As Allie Spaltro, frontwoman of Lady Lamb the Beekeeper, approached the stage at Chicago’s Schubas, she peered down and carefully arranged her go-to devices to lift her music from the stage. Organized in succession of importance, she had a bottle of water, her tuning and distortion pedals, and a cup of tea along side honey in a plastic bear-mold. Although it wasn’t evident until some subtle coughs and a horse talking voice surfaced at the end of “Bird Balloons”, Spaltro was working through from a pestering cold. After experiencing the problem throughout the past week of touring, the artist held her cold remedies in hand and was ready to lift her vocals with an energy she may have thought never existed.

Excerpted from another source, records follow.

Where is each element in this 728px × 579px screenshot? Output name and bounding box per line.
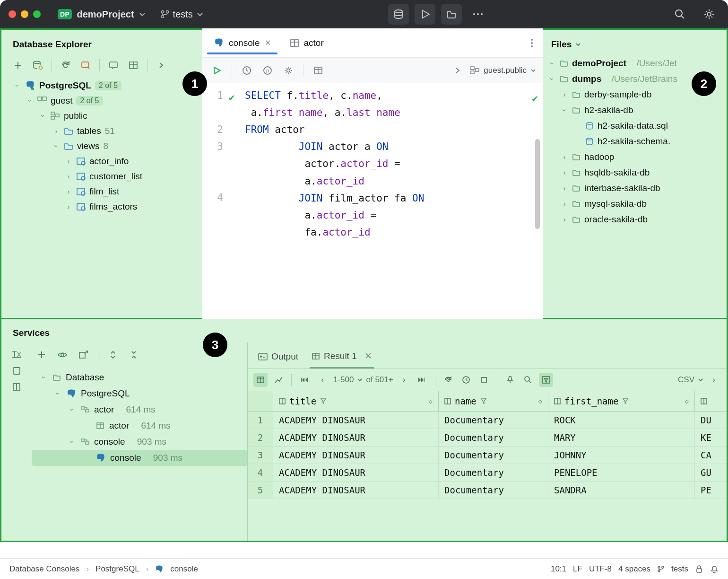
add-icon[interactable] xyxy=(34,347,50,363)
table-row[interactable]: 4 ACADEMY DINOSAUR Documentary PENELOPE … xyxy=(248,464,727,482)
chevron-right-icon[interactable] xyxy=(450,62,466,79)
refresh-icon[interactable] xyxy=(58,57,74,73)
sort-icon[interactable]: ◇ xyxy=(429,397,433,405)
table-row[interactable]: 1 ACADEMY DINOSAUR Documentary ROCK DU xyxy=(248,412,727,429)
chevron-right-icon[interactable] xyxy=(153,57,169,73)
caret-position[interactable]: 10:1 xyxy=(551,564,566,574)
cell-name[interactable]: Documentary xyxy=(439,482,548,499)
close-icon[interactable]: ✕ xyxy=(364,351,372,361)
table-row[interactable]: 2 ACADEMY DINOSAUR Documentary MARY KE xyxy=(248,429,727,447)
layout-icon[interactable] xyxy=(12,383,21,391)
run-anything-icon[interactable] xyxy=(415,4,435,25)
branch-name[interactable]: tests xyxy=(671,564,688,574)
chevron-down-icon[interactable] xyxy=(698,377,703,382)
explain-plan-icon[interactable]: p xyxy=(260,62,276,79)
notifications-icon[interactable] xyxy=(710,565,719,573)
code-editor[interactable]: 1 2 3 4 ✔ SELECT f.title, c.name, a.firs… xyxy=(202,83,543,241)
schema-selector[interactable]: guest.public xyxy=(470,66,536,75)
breadcrumb-item[interactable]: console xyxy=(170,564,198,574)
cell-last-name[interactable]: PE xyxy=(695,482,723,499)
cell-first-name[interactable]: PENELOPE xyxy=(548,464,695,481)
cell-title[interactable]: ACADEMY DINOSAUR xyxy=(273,464,439,481)
lock-icon[interactable] xyxy=(695,565,703,573)
minimize-window-icon[interactable] xyxy=(21,10,28,18)
file-encoding[interactable]: UTF-8 xyxy=(589,564,612,574)
new-window-icon[interactable] xyxy=(75,347,91,363)
breadcrumb-item[interactable]: Database Consoles xyxy=(9,564,79,574)
column-header-first-name[interactable]: first_name◇ xyxy=(548,391,695,411)
cell-title[interactable]: ACADEMY DINOSAUR xyxy=(273,447,439,464)
settings-icon[interactable] xyxy=(280,62,296,79)
result-grid[interactable]: title◇ name◇ first_name◇ 1 ACADEMY DINOS… xyxy=(248,391,727,541)
prev-page-icon[interactable]: ‹ xyxy=(315,373,329,387)
line-separator[interactable]: LF xyxy=(573,564,582,574)
cell-last-name[interactable]: CA xyxy=(695,447,723,464)
breadcrumb-item[interactable]: PostgreSQL xyxy=(95,564,139,574)
cell-name[interactable]: Documentary xyxy=(439,464,548,481)
sort-icon[interactable]: ◇ xyxy=(685,397,689,405)
history-icon[interactable] xyxy=(459,373,473,387)
table-view-icon[interactable] xyxy=(310,62,326,79)
vcs-branch-selector[interactable]: tests xyxy=(157,7,207,22)
history-icon[interactable] xyxy=(239,62,255,79)
add-icon[interactable] xyxy=(10,57,26,73)
close-window-icon[interactable] xyxy=(9,10,16,18)
search-icon[interactable] xyxy=(669,4,690,25)
services-tree[interactable]: Database PostgreSQL actor 614 ms actor 6… xyxy=(32,367,247,466)
database-tree[interactable]: PostgreSQL 2 of 5 guest 2 of 5 public ta… xyxy=(1,78,202,218)
run-icon[interactable] xyxy=(209,62,225,79)
cell-title[interactable]: ACADEMY DINOSAUR xyxy=(273,429,439,446)
table-view-icon[interactable] xyxy=(253,373,268,387)
tab-output[interactable]: Output xyxy=(256,348,300,368)
cell-first-name[interactable]: SANDRA xyxy=(548,482,695,499)
tab-console[interactable]: console ✕ xyxy=(207,32,277,54)
refresh-icon[interactable] xyxy=(441,373,455,387)
tab-menu-icon[interactable] xyxy=(526,38,538,48)
open-folder-icon[interactable] xyxy=(441,4,462,25)
sort-icon[interactable]: ◇ xyxy=(538,397,542,405)
project-selector[interactable]: DP demoProject xyxy=(54,7,149,22)
maximize-window-icon[interactable] xyxy=(33,10,41,18)
table-row[interactable]: 5 ACADEMY DINOSAUR Documentary SANDRA PE xyxy=(248,482,727,499)
stop-icon[interactable] xyxy=(477,373,491,387)
chevron-right-icon[interactable]: › xyxy=(707,373,721,387)
chart-view-icon[interactable] xyxy=(271,373,286,387)
column-header-title[interactable]: title◇ xyxy=(273,391,439,411)
chevron-down-icon[interactable] xyxy=(357,377,362,382)
cell-first-name[interactable]: MARY xyxy=(548,429,695,446)
settings-icon[interactable] xyxy=(699,4,719,25)
cell-last-name[interactable]: GU xyxy=(695,464,723,481)
last-page-icon[interactable]: ⏭ xyxy=(415,373,429,387)
tab-actor[interactable]: actor xyxy=(283,32,330,54)
cell-first-name[interactable]: ROCK xyxy=(548,412,695,429)
column-header-name[interactable]: name◇ xyxy=(439,391,548,411)
expand-icon[interactable] xyxy=(105,347,121,363)
cell-last-name[interactable]: KE xyxy=(695,429,723,446)
export-format[interactable]: CSV xyxy=(678,375,694,385)
column-header-index[interactable] xyxy=(248,391,273,411)
chevron-down-icon[interactable] xyxy=(575,42,581,47)
cell-first-name[interactable]: JOHNNY xyxy=(548,447,695,464)
filter-icon[interactable] xyxy=(320,398,327,404)
next-page-icon[interactable]: › xyxy=(397,373,411,387)
cell-title[interactable]: ACADEMY DINOSAUR xyxy=(273,482,439,499)
cell-title[interactable]: ACADEMY DINOSAUR xyxy=(273,412,439,429)
show-icon[interactable] xyxy=(54,347,70,363)
database-icon[interactable] xyxy=(388,4,409,25)
tab-result[interactable]: Result 1✕ xyxy=(310,347,374,368)
cell-name[interactable]: Documentary xyxy=(439,412,548,429)
filter-icon[interactable] xyxy=(622,398,629,404)
jump-to-console-icon[interactable] xyxy=(78,57,94,73)
table-row[interactable]: 3 ACADEMY DINOSAUR Documentary JOHNNY CA xyxy=(248,447,727,464)
more-icon[interactable] xyxy=(468,4,488,25)
diagram-icon[interactable] xyxy=(105,57,121,73)
filter-icon[interactable] xyxy=(480,398,487,404)
column-header-more[interactable] xyxy=(695,391,723,411)
collapse-icon[interactable] xyxy=(126,347,142,363)
pin-icon[interactable] xyxy=(503,373,517,387)
close-icon[interactable]: ✕ xyxy=(265,38,271,47)
cell-name[interactable]: Documentary xyxy=(439,447,548,464)
search-icon[interactable] xyxy=(521,373,535,387)
first-page-icon[interactable]: ⏮ xyxy=(297,373,312,387)
cell-name[interactable]: Documentary xyxy=(439,429,548,446)
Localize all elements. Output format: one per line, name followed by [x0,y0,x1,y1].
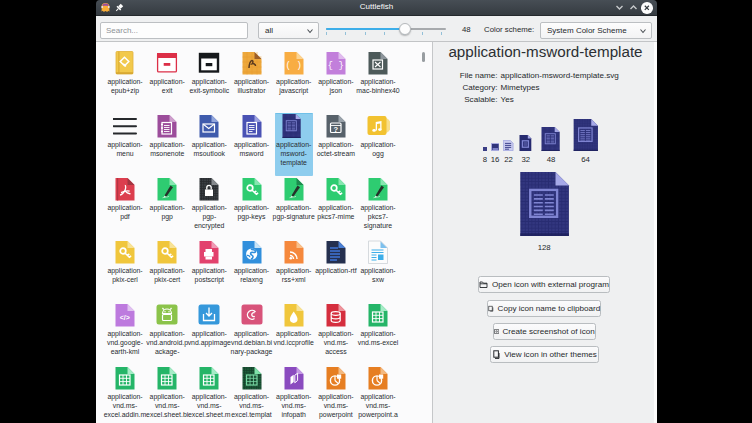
svg-text:?: ? [333,124,338,133]
svg-text:</>: </> [120,313,130,320]
svg-text:{ }: { } [327,61,343,71]
svg-text:( ): ( ) [285,61,301,71]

Though “Bird Balloons” was shy of the gnarling anger resonating in the final verse along with other spring-loaded vocal statements, the young crooner reveled an impressive vocal performance. Even climbing to reach the height of her vocal range didn’t phase her confidence as she shelled smooth, honey-coated vocal pitches to swoon the audience. Ms. Lady Lamb mustered up an admirable confidence to perform her music in the best way fashionable, which became even more evident as she strummed alone to some of Ripely Pine‘s most intimate tracks and demo “Between Two Trees”.
As these songs varied between the twang of a banjo and the smooth strums from her Fender Jazzmaster, her band completed the mix with gentle and gliding grooves. The live atmosphere allowed the performers to stretch each song appropriately to allow every instrument to stand out. A beauty that is unique to Schubas is the lack of a large sound system, ultimately requiring bands to achieve the perfect mix through their amps. This element played in the Lady Lamb the Beekeeper’s favor as backing vocals broaden the beauty of Spaltro’s tenor, bass lines scaled along the top of the neck with pristine, and pungent cracks from the drum kit.
Before reaching the conclusion of her set, Spaltro called on the audience to sing along with her, covering up her almost-faded vocal chords within the closing tracks’ challenging vocal melodies. Conducting the metaphorical “bouncing Mickey Mouse head’, as she likes to call it, Spaltro led the crowd in sing-a-longs that allowed the songs to drive forward. While some consider it reminiscing a device used in Disney movies, this moment indicated Lady Lamb’s growing success since the release of her debut, Ripley Pine. In her on-stage comment of her time spent between deferring her trip to college and reaching the intimate Chicago stage, she commented with “no regret.”